Listed entries START
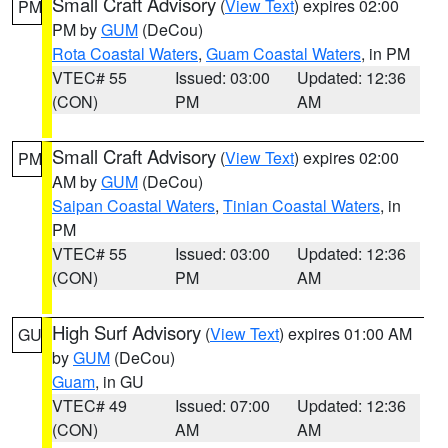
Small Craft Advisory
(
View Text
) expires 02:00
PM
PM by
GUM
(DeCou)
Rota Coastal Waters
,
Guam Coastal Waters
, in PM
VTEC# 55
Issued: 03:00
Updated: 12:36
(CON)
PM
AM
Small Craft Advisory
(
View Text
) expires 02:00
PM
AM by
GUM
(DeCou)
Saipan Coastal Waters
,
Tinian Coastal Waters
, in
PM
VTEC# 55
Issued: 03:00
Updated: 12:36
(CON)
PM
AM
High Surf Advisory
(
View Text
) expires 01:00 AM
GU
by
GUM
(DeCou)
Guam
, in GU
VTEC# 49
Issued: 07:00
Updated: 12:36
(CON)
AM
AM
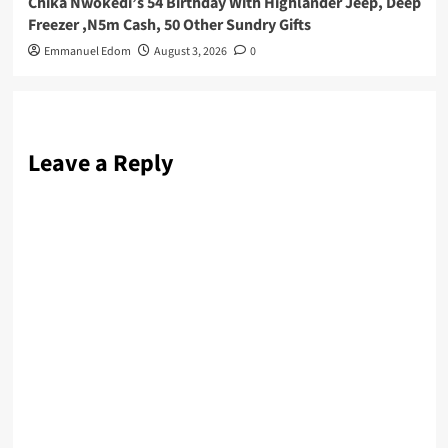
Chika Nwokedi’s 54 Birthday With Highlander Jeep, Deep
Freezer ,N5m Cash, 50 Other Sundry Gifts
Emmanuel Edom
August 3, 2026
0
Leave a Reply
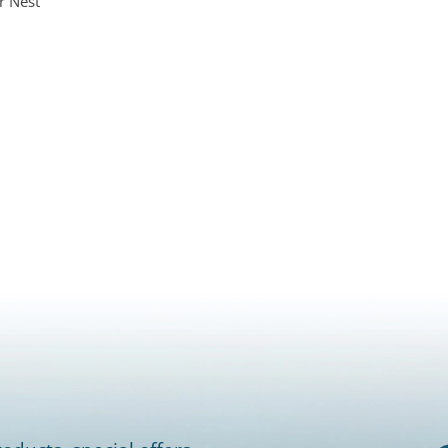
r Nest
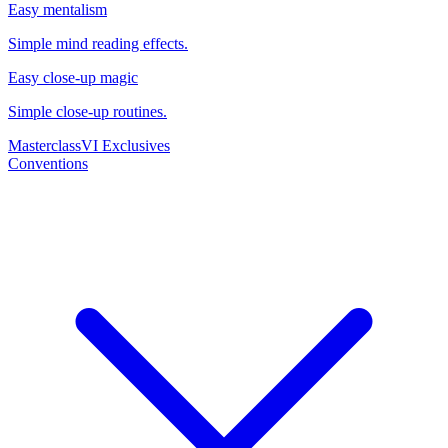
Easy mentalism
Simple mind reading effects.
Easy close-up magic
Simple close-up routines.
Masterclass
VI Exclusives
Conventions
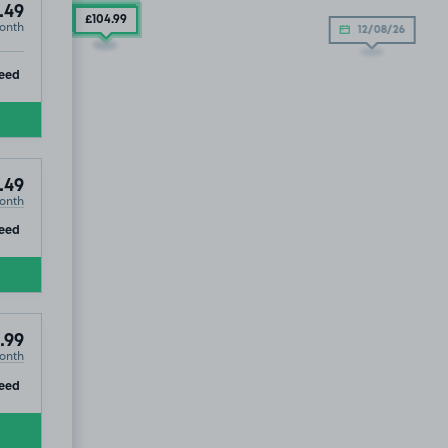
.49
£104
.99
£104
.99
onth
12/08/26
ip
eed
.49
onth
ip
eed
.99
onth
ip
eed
Listed entries END
Listed entries START
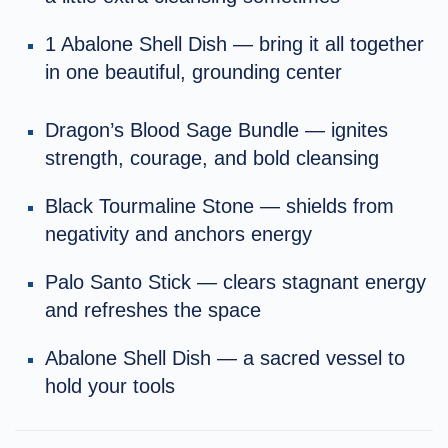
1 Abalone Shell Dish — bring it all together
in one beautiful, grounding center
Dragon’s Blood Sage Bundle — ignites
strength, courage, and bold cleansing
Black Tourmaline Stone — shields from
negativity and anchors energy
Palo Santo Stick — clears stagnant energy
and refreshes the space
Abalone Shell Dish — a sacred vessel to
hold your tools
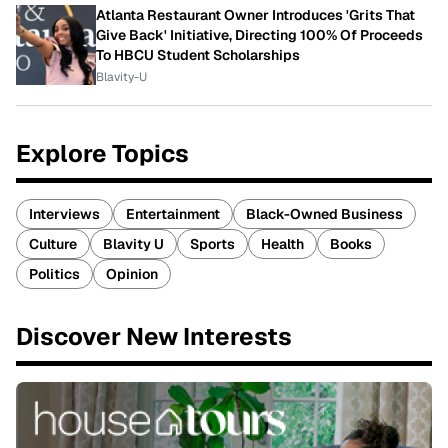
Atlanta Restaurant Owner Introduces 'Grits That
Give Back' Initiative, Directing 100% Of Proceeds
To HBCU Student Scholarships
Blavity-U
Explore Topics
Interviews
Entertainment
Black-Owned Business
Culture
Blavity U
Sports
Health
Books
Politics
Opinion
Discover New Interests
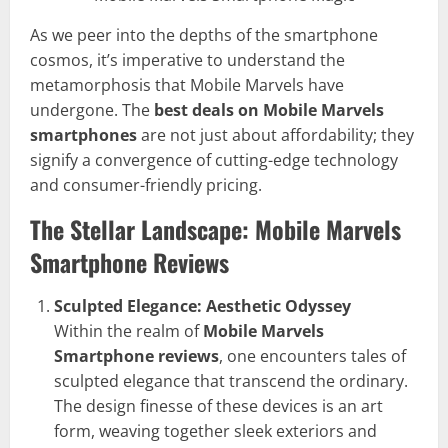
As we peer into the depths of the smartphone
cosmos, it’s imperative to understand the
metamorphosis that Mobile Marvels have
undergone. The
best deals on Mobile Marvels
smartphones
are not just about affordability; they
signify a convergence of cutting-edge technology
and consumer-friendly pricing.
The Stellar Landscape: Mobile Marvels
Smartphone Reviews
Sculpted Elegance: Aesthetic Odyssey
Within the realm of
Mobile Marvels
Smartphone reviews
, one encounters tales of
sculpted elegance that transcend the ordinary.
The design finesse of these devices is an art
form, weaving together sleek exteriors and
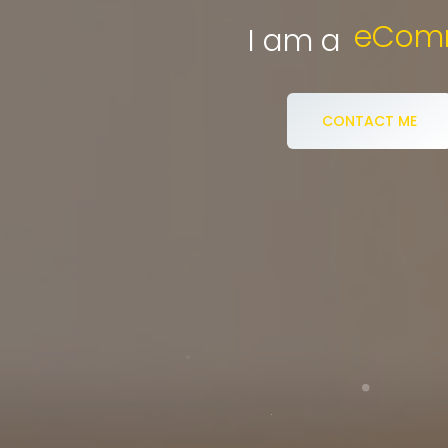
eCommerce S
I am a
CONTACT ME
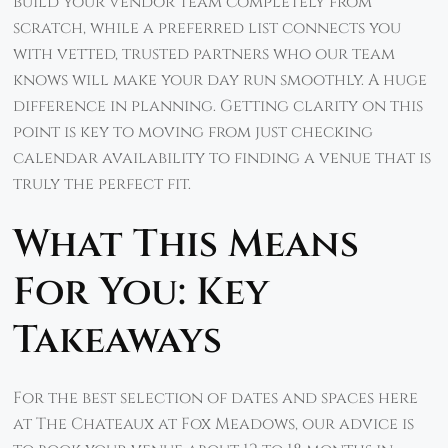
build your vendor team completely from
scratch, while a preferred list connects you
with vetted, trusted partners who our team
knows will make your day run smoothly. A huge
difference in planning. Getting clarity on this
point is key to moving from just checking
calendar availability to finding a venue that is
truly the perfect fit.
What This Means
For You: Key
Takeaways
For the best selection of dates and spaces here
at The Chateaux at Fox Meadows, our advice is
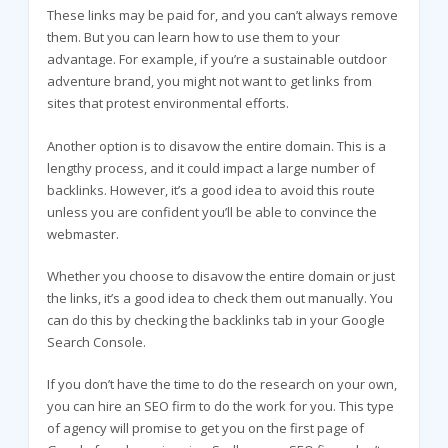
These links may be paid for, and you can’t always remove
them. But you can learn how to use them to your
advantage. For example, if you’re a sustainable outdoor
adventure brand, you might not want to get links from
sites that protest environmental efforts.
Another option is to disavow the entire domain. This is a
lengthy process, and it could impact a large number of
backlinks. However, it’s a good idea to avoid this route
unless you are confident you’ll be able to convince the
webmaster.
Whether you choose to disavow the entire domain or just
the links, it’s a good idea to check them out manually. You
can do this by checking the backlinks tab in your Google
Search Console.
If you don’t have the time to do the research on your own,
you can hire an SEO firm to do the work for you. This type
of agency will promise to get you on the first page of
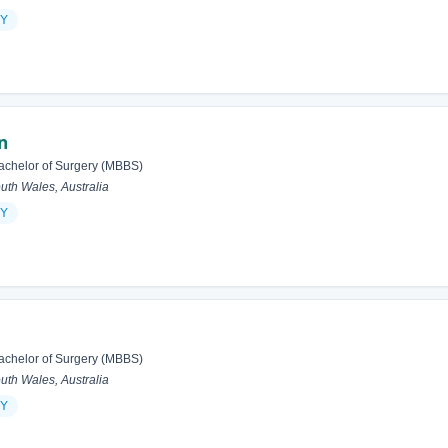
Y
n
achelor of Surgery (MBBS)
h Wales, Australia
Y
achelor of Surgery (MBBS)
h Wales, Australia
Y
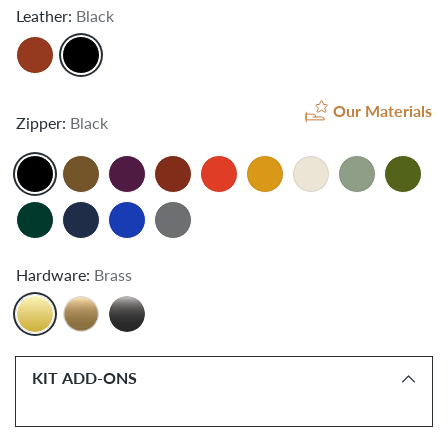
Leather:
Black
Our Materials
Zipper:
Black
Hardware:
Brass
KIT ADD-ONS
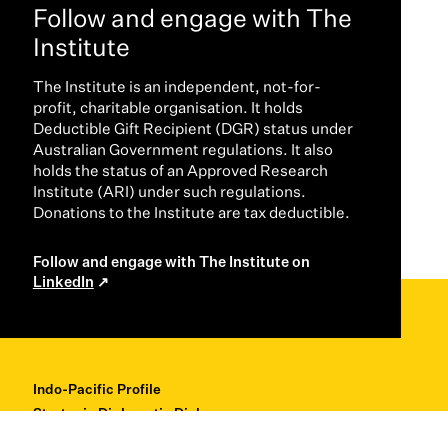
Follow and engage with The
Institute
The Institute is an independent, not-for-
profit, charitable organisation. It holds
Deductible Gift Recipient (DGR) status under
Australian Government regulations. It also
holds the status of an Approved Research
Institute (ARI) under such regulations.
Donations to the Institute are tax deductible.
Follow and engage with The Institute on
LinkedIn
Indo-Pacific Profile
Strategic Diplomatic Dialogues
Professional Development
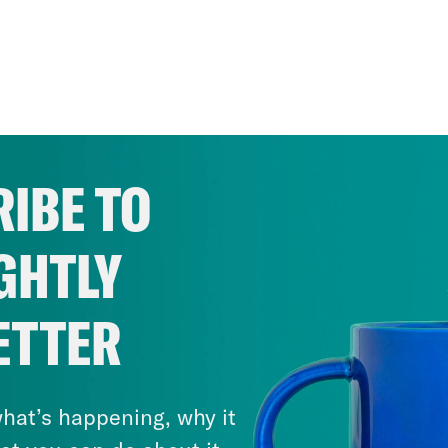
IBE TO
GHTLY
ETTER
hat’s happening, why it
Listed entries END
Listed entries START
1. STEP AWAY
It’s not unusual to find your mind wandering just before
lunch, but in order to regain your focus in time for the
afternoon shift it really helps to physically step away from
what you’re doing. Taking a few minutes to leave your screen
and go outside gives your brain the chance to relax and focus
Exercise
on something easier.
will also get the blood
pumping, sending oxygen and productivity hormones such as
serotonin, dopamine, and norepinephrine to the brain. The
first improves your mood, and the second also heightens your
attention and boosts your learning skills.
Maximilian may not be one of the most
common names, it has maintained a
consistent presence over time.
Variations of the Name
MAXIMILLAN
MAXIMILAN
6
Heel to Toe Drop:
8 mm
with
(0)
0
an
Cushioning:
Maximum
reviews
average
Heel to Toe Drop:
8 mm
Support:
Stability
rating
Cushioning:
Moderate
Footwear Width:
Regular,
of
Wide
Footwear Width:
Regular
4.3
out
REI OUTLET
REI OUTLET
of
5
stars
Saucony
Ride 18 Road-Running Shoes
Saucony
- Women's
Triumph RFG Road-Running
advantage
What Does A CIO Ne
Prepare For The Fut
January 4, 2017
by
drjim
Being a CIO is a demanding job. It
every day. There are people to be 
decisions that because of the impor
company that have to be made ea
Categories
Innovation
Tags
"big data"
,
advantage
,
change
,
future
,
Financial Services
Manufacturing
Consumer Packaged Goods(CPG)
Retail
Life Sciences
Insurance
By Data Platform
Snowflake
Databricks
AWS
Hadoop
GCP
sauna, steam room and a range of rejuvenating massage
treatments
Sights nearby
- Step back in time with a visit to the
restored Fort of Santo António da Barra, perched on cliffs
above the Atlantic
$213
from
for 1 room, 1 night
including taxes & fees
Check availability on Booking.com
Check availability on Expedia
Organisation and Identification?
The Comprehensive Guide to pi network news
Listed entries END
▸ **What to produce**
One stretch of the lines above is wanted, from the line that contains "Financial Services" through the line that contains "The Comprehensive Guide to pi network news". Output it exactly.

▸ **Completed task**
Financial Services
Manufacturing
Consumer Packaged Goods(CPG)
Retail
Life Sciences
Insurance
By Data Platform
Snowflake
Databricks
AWS
Hadoop
GCP
sauna, steam room and a range of rejuvenating massage
treatments
Sights nearby
- Step back in time with a visit to the
restored Fort of Santo António da Barra, perched on cliffs
above the Atlantic
$213
from
for 1 room, 1 night
including taxes & fees
Check availability on Booking.com
Check availability on Expedia
Organisation and Identification?
The Comprehensive Guide to pi network news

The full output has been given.